Hurricane Arthur seen from space.
Worldcrunch

Thursday, July 3, 2014

ISRAELI-PALESTINIAN STRIKES CONTINUE
Israel’s air force and Palestinian militants exchanged fire for another night, with 15 air strikes in Gaza leaving at least 10 Palestinians injured. The New York Times reported that multiple rockets were also fired from across the border, with two Israeli houses hit in the border town of Sderot, though no injuries were reported. This came after violent clashes yesterday, as Palestinians demanded justice for those who kidnapped and burned the body of a 16-year-old Palestinian. That murder came as apparent retaliation following the recovery of the slain bodies of three abducted Israeli teenagers. The investigation into the murder of the young Palestinian is still ongoing, and the BBC explains that his burial, planned for this afternoon, would be delayed while the police carrying a post-mortem examination.

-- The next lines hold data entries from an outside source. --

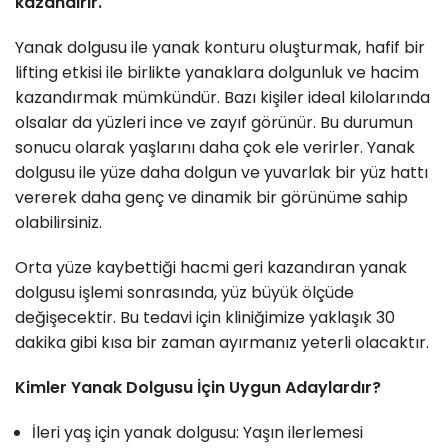
kazandırır.
Yanak dolgusu ile yanak konturu oluşturmak, hafif bir
lifting etkisi ile birlikte yanaklara dolgunluk ve hacim
kazandırmak mümkündür. Bazı kişiler ideal kilolarında
olsalar da yüzleri ince ve zayıf görünür. Bu durumun
sonucu olarak yaşlarını daha çok ele verirler. Yanak
dolgusu ile yüze daha dolgun ve yuvarlak bir yüz hattı
vererek daha genç ve dinamik bir görünüme sahip
olabilirsiniz.
Orta yüze kaybettiği hacmi geri kazandıran yanak
dolgusu işlemi sonrasında, yüz büyük ölçüde
değişecektir. Bu tedavi için kliniğimize yaklaşık 30
dakika gibi kısa bir zaman ayırmanız yeterli olacaktır.
Kimler Yanak Dolgusu İçin Uygun Adaylardır?
İleri yaş için yanak dolgusu: Yaşın ilerlemesi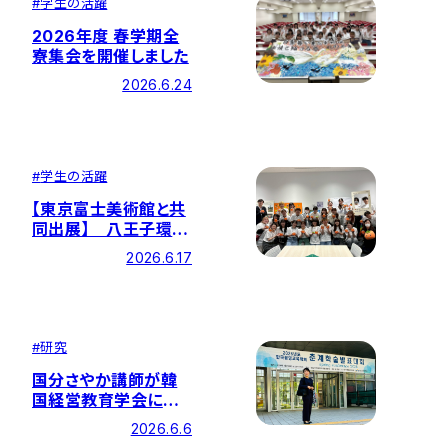
#
学生の活躍
2026年度 春学期全
寮集会を開催しました
2026.6.24
#
学生の活躍
【東京富士美術館と共
同出展】 八王子環境
フェスティバルで平和
2026.6.17
と共生の大切さを伝え
る
#
研究
国分さやか講師が韓
国経営教育学会にお
いて優秀論文賞を受
2026.6.6
賞しました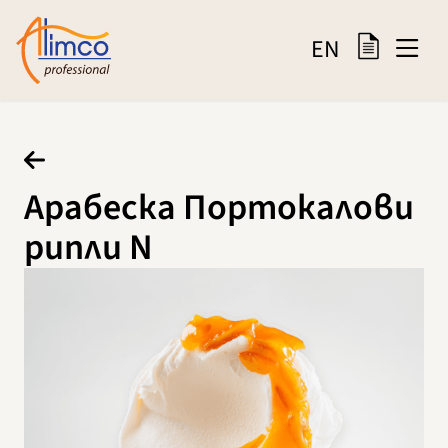
EN
Арабеска Портокалови
рипли N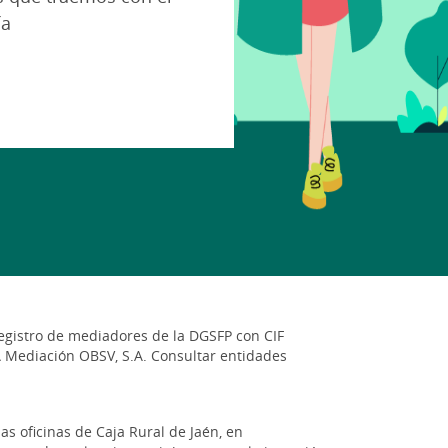
ía
registro de mediadores de la DGSFP con CIF
GA Mediación OBSV, S.A. Consultar entidades
as oficinas de Caja Rural de Jaén, en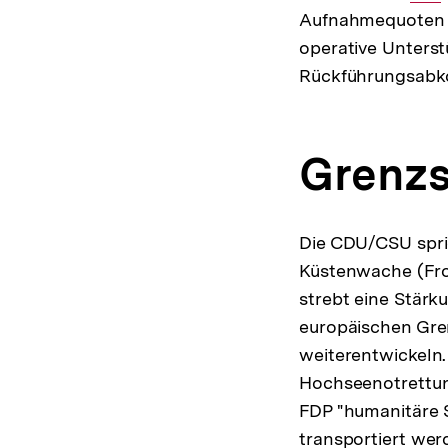
Aufnahmequoten fü
Link
operative Unters
Rückführungsabk
Grenzs
Die CDU/CSU spric
Küstenwache (Fron
strebt eine Stärk
europäischen Gre
weiterentwickeln
Hochseenotrettun
FDP "humanitäre S
transportiert wer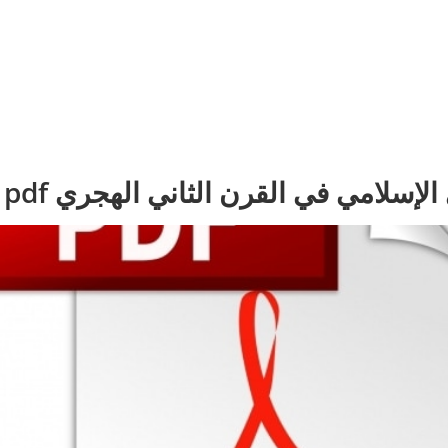
لإسلامي في القرن الثاني الهجري pdf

SAUDI ARABIA MOVES TROOPS TO IRAQ BORDER
Saudi Arabia is said to have deployed 30,000 troops to its border with Iraq after footage emerged yesterday suggesting that Iraqi soldiers were leaving their posts at the border, Al Jazeera reports. This comes after British analysts said yesterday that Iran had followed in the footsteps of Russia and had sent attack jets to help the Iraqi army fight back the Islamist militant group ISIS.

VERBATIM
"There was a wish to humiliate me," the former French President Nicolas Sarkozy said Wednesday evening in an interview on national television. Sarkozy was put under formal investigation Tuesday for allegations of corruption, trafficking influence and receiving information violating professional secrecy.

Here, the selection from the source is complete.